Many public schools in the US, specifically in rural areas, are moving to a 4-day school week. This will help reduce transportation costs, saving the wages of staff and more. It will also give schools more time to recruit and train teachers to prepare for the classes, while not disturbing their precious weekend time for the preparation.
On the flip side, working parents have to make arrangements for an extra day at daycare and pay more for their child to be supervised. Oklahoma created a trend towards this at 100 schools to operate on a 4-day school week. In a month, thousands of teachers walked out of the school demanding wage increases. The chart below shows Oklahoma teacher’s average base salary adjusted for inflation.
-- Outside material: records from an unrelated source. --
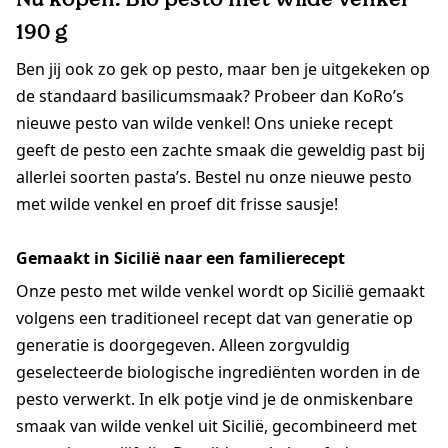
190 g
Ben jij ook zo gek op pesto, maar ben je uitgekeken op
de standaard basilicumsmaak? Probeer dan KoRo’s
nieuwe pesto van wilde venkel! Ons unieke recept
geeft de pesto een zachte smaak die geweldig past bij
allerlei soorten pasta’s. Bestel nu onze nieuwe pesto
met wilde venkel en proef dit frisse sausje!
Gemaakt in Sicilië naar een familierecept
Onze pesto met wilde venkel wordt op Sicilië gemaakt
volgens een traditioneel recept dat van generatie op
generatie is doorgegeven. Alleen zorgvuldig
geselecteerde biologische ingrediënten worden in de
pesto verwerkt. In elk potje vind je de onmiskenbare
smaak van wilde venkel uit Sicilië, gecombineerd met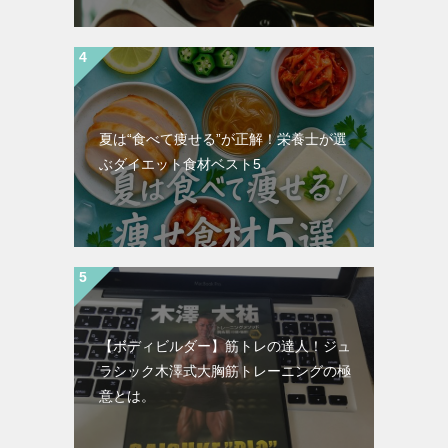
夏は“食べて痩せる”が正解！栄養士が選
ぶダイエット食材ベスト5
【ボディビルダー】筋トレの達人！ジュ
ラシック木澤式大胸筋トレーニングの極
意とは。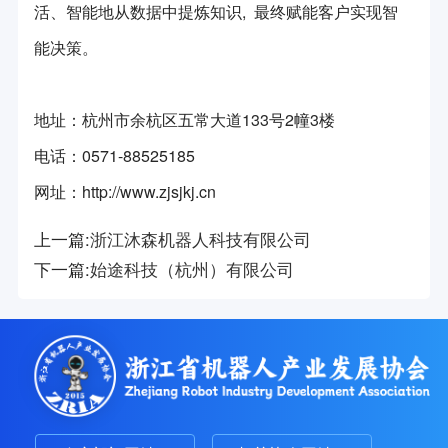
活、智能地从数据中提炼知识, 最终赋能客户实现智
能决策。
地址：杭州市余杭区五常大道133号2幢3楼
电话
：
0571-88525185
网址
：
http://www.zjsjkj.cn
上一篇:
浙江沐森机器人科技有限公司
下一篇:
始途科技（杭州）有限公司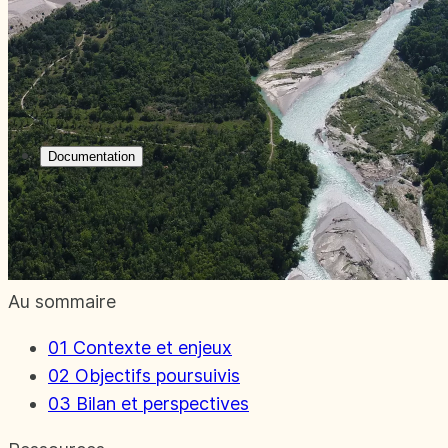
Documentation
Au sommaire
01
Contexte et enjeux
02
Objectifs poursuivis
03
Bilan et perspectives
As per the article in CBS News, 4-day weeks are helping schools with recruitment and training issues. Some schools reportedly experienced more teachers applying for the 4-day schools because of the shorter work week. A 4-day school model in Missouri showed 91% positive impact on the moral of the school staff.
Even France is trying for this shorter school week. In 2008, the Sarkozy administration instituted the 4-day school week, with students appearing on Monday, Tuesday, Thursday, and Friday, with slightly longer hours.
Some teachers feel that having longer hours may not be the best option, as children might find it difficult to concentrate. Others feel that having a shorter school week, kids might have a difficult time retaining what they have learned the previous week. Many parents in different states have not had positive thoughts on the shorter school week model.
Therefore, a better approach would be bringing all the stakeholders, which includes children, schools, and parents, onto the same page and then the change should be implemented.